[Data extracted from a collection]
== == ==

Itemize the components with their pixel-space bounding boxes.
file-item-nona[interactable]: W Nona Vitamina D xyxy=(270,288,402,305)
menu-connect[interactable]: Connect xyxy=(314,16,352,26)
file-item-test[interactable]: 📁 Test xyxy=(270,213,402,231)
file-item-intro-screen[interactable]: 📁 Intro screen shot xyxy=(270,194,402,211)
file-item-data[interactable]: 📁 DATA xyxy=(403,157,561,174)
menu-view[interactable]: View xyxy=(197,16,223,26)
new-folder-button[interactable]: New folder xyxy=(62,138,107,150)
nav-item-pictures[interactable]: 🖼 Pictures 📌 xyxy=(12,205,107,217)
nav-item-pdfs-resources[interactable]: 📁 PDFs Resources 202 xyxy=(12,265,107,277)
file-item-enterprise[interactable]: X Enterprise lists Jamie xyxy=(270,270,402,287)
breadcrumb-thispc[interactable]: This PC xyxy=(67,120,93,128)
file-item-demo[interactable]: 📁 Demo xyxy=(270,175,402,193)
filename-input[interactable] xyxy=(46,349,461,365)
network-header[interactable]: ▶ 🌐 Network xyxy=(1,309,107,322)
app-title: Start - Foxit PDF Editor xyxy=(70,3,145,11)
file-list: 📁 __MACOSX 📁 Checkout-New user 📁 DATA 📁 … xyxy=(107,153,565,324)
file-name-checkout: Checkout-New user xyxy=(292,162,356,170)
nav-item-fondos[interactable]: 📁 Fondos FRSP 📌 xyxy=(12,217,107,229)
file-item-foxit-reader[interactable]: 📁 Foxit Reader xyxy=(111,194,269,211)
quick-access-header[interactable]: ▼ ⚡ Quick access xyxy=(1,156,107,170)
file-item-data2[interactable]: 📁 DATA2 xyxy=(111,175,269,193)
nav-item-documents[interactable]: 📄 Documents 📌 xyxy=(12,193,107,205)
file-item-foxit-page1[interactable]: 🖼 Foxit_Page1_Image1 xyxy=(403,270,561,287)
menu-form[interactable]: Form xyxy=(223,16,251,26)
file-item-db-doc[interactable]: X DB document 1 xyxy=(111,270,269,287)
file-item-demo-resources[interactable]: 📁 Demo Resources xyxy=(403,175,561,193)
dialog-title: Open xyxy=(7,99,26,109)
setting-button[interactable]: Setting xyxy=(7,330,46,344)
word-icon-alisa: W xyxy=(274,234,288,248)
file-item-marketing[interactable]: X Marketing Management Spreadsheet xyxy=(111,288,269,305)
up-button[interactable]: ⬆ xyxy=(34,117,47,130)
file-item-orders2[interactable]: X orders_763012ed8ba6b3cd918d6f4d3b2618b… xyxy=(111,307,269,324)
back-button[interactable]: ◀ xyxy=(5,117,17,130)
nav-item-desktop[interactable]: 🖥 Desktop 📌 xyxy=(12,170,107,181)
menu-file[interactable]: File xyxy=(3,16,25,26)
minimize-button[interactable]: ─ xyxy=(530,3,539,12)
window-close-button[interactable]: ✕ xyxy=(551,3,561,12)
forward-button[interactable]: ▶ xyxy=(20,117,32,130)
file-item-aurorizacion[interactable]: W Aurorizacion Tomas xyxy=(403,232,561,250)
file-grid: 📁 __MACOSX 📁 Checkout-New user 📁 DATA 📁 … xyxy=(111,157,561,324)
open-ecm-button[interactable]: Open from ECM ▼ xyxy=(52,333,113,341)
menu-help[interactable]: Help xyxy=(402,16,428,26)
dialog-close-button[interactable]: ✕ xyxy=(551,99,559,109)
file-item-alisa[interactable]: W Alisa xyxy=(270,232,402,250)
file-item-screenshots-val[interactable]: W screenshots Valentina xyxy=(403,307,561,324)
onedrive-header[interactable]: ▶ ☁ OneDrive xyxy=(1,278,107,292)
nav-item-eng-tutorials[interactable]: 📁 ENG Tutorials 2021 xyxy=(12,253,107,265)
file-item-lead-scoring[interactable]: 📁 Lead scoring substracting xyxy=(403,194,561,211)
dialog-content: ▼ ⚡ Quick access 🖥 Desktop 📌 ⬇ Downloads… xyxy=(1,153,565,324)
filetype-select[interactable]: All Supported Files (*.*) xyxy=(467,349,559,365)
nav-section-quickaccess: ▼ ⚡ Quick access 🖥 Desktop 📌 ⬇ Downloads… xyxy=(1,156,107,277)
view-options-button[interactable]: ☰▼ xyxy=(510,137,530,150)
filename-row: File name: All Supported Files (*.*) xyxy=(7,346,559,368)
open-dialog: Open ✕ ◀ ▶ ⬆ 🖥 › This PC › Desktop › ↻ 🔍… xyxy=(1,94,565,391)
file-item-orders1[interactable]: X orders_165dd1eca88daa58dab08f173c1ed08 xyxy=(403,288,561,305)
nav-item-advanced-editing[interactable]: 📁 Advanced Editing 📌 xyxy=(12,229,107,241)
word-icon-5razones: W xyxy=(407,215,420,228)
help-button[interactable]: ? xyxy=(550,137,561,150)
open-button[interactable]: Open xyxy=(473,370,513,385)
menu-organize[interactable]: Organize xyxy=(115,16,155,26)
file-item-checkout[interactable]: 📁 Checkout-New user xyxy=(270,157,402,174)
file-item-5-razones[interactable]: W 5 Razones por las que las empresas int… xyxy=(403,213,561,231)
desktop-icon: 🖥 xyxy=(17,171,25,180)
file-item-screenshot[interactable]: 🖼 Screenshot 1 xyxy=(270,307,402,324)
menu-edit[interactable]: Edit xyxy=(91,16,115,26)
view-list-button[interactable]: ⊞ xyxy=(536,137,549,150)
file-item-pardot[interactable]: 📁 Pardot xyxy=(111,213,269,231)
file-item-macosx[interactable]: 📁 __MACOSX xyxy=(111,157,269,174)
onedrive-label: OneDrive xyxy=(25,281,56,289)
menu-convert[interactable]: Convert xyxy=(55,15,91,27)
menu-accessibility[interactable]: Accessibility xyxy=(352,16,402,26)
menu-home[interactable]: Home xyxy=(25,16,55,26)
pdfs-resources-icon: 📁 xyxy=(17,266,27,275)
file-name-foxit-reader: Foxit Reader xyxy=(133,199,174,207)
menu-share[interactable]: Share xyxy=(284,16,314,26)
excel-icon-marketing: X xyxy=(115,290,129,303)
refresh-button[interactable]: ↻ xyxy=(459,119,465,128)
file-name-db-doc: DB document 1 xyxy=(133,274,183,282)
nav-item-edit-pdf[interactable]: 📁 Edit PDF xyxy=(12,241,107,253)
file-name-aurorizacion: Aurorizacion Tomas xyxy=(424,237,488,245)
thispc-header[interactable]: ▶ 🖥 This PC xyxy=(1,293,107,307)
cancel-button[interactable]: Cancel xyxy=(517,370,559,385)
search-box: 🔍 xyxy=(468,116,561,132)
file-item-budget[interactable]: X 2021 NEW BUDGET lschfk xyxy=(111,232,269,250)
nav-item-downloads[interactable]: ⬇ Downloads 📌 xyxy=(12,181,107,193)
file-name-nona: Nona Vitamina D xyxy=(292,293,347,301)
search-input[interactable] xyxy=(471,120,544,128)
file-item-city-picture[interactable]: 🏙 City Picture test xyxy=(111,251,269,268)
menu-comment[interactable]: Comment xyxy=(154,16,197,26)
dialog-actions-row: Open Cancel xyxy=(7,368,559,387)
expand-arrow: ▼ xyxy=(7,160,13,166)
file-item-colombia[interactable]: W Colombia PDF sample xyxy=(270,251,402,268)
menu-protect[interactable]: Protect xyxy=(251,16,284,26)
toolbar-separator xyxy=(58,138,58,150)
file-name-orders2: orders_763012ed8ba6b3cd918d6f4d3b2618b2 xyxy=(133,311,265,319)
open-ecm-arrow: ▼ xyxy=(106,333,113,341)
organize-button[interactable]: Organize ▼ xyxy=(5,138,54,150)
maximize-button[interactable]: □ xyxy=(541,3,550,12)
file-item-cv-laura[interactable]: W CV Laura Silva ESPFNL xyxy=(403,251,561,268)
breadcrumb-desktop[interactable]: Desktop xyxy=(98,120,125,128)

== == ==

#### [Assigned task]
Report how many lines of the data above hold the string "Nona". Nothing else belongs in the answer.

#### [Answer area]
2